Apache Hadoop as software is a simple framework that allows for distributed processing of data across many machines. As a technology, Hadoop and the surrounding ecosystem have changed the way we think about data processing at scale. No longer does our data need to fit in the memory of a single machine, nor are we limited by the I/O of a single machine’s disks. These are powerful tenets.
So too has cloud computing changed our way of thinking. While the notion of colocating machines in a faraway data center isn’t new, allowing users to provision machines on-demand is, and it’s changed everything. No longer are developers or architects limited by the processing power installed in on-premise data centers, nor do we need to host small web farms under our desks or in that old storage closet. The pay-as-you-go model has been a boon for ad hoc testing and proof-of-concept efforts, eliminating time spent in purchasing, installation, and setup.
Both Hadoop and cloud computing represent major paradigm shifts, not just in enterprise computing, but affecting many other industries. Much has been written about how these technologies have been used to make advances in retail, public sector, manufacturing, energy, and healthcare, just to name a few. Entire businesses have sprung up as a result, dedicated to the care, feeding, integration, and optimization of these new systems.
It was inevitable that Hadoop workloads would be run on cloud computing providers’ infrastructure. The cloud offers incredible flexibility to users, often complementing on-premise solutions, enabling them to use Hadoop in ways simply not possible previously.

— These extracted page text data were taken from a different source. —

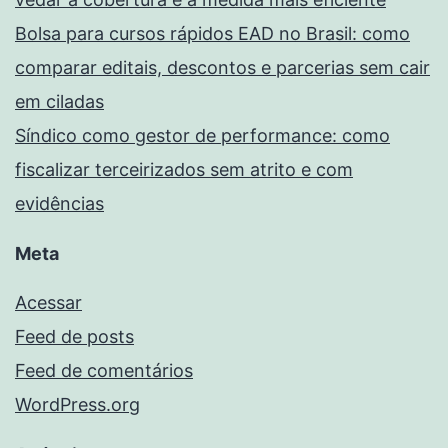
Bolsa para cursos rápidos EAD no Brasil: como
comparar editais, descontos e parcerias sem cair
em ciladas
Síndico como gestor de performance: como
fiscalizar terceirizados sem atrito e com
evidências
Meta
Acessar
Feed de posts
Feed de comentários
WordPress.org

Ever the conscientious software engineer, author Bill Havanki has a strong penchant for documenting. He’s able to break down complex concepts and explain them in simple terms, without making you feel foolish. Bill writes the kind of documentation that you actually enjoy, the kind you find yourself reading long after you’ve discovered the solution to your original problem.

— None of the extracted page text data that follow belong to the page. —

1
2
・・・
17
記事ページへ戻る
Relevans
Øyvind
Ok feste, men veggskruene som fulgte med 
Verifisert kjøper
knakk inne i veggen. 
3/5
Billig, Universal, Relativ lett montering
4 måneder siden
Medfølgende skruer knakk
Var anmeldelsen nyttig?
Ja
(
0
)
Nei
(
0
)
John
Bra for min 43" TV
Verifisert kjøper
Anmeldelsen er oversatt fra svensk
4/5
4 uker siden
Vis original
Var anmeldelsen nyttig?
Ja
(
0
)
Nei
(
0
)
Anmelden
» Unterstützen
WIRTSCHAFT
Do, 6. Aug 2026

Hadoop and cloud computing are powerful and valuable tools, but aren’t simple technologies by any means. This stuff is hard. Both have a multitude of configuration options and it’s very easy to become overwhelmed. All major cloud providers offer similar services like virtual machines, network attached storage, relational databases, and object storage—all of which can be utilized by Hadoop—but each provider uses different naming conventions and has different capabilities and limitations. For example, some providers require that resource provisioning occurs in a specific order. Some providers create isolated virtual networks for your machines automatically while others require manual creation and assignment. It can be confusing. Whether you’re working with Hadoop for the first time or a veteran installing on a cloud provider you’ve never used before, knowing about the specifics of each environment will save you a lot of time and pain.

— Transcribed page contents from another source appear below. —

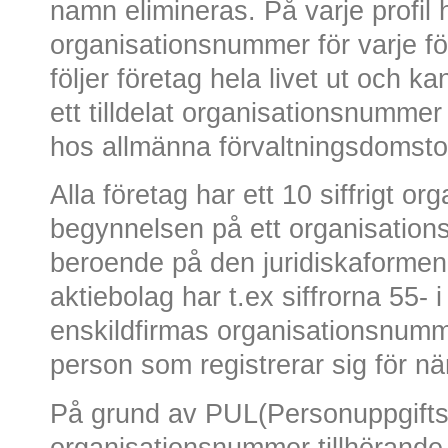
namn elimineras. På varje profil 
organisationsnummer för varje f
följer företag hela livet ut och k
ett tilldelat organisationsnummer
hos allmänna förvaltningsdomsto
Alla företag har ett 10 siffrigt 
begynnelsen på ett organisations
beroende på den juridiskaformen a
aktiebolag har t.ex siffrorna 55-
enskildfirmas organisationsnum
person som registrerar sig för n
På grund av PUL(Personuppgiftsl
organisationsnummer tillhörande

Cloud computing appeals to a dizzying array of users running a wide variety of workloads. Most cloud providers’ official documentation isn’t specific to any particular application (such as Hadoop). Using Hadoop on cloud infrastructure introduces additional architectural issues that need to be considered and addressed. It helps to have a guide to demystify the options specific to Hadoop deployments and to ease you through the setup process on a variety of cloud providers, step by step, providing tips and best practices along the way. This book does precisely that, in a way that I wish had been available when I started working in the cloud computing world.
Whether code or expository prose, Bill’s creations are approachable, sensible, and easy to consume. With this book and its author, you’re in capable hands for your first foray into moving Hadoop to the Cloud.